====== Given records ======

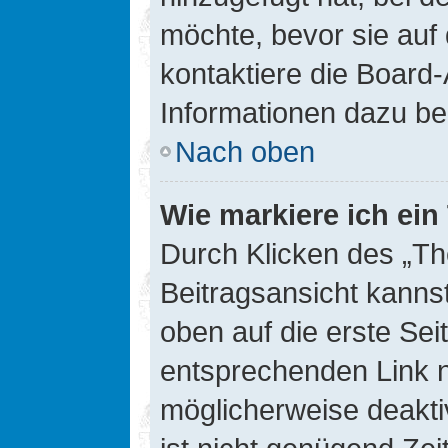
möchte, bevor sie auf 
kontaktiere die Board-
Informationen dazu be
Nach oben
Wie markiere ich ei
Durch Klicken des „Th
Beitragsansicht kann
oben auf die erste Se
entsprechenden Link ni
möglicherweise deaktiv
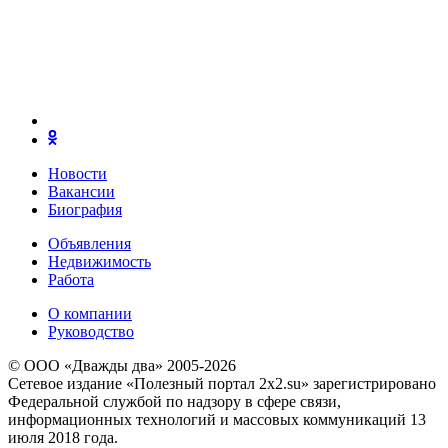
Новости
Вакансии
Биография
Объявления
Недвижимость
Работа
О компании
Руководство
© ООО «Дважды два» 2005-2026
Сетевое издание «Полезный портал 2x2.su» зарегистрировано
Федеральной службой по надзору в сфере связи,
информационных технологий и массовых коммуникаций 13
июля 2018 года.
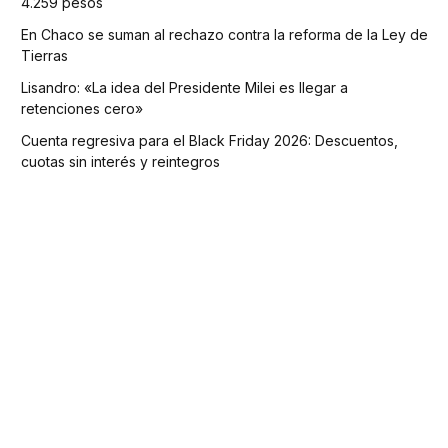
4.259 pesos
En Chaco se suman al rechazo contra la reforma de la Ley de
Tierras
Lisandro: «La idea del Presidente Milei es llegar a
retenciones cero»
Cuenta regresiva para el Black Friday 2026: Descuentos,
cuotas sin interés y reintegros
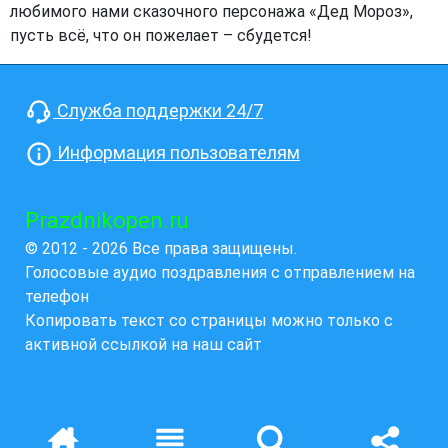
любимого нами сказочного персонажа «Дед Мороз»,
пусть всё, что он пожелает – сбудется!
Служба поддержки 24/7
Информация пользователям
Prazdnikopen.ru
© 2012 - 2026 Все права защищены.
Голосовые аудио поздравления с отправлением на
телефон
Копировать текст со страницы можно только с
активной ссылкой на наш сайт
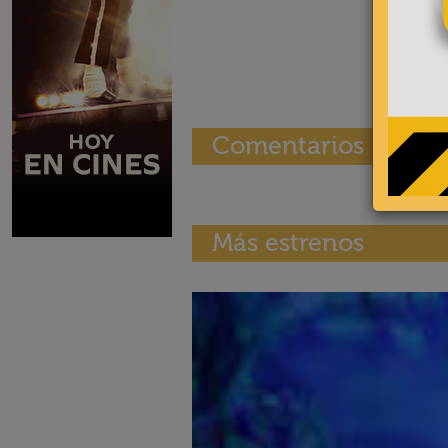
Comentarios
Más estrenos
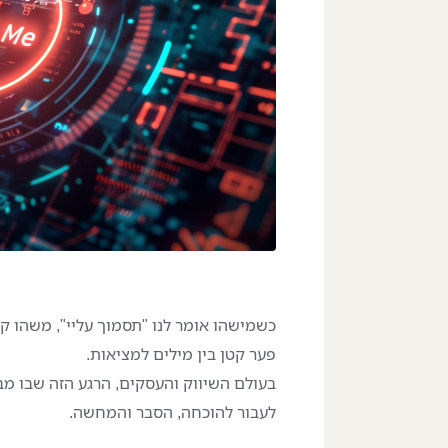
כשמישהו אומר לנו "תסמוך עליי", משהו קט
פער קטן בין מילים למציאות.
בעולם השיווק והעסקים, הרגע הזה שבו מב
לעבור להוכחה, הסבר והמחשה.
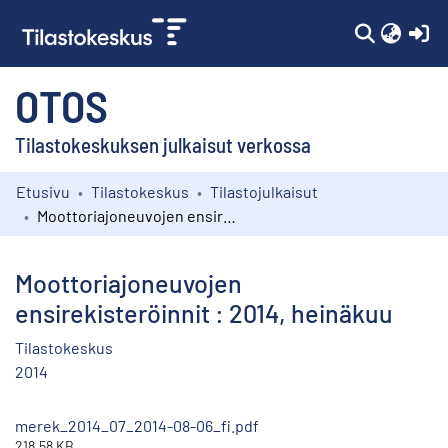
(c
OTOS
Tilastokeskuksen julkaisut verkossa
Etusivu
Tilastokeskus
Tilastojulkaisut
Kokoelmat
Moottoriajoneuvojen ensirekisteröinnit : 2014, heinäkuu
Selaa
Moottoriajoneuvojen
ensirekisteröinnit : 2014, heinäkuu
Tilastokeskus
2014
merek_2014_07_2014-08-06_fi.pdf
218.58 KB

======

* Task requirements: When a line in the material contains the string "Moottoriajoneuvojen", copy that line.

* Finished exercise:
Moottoriajoneuvojen ensirekisteröinnit : 2014, heinäkuu
Moottoriajoneuvojen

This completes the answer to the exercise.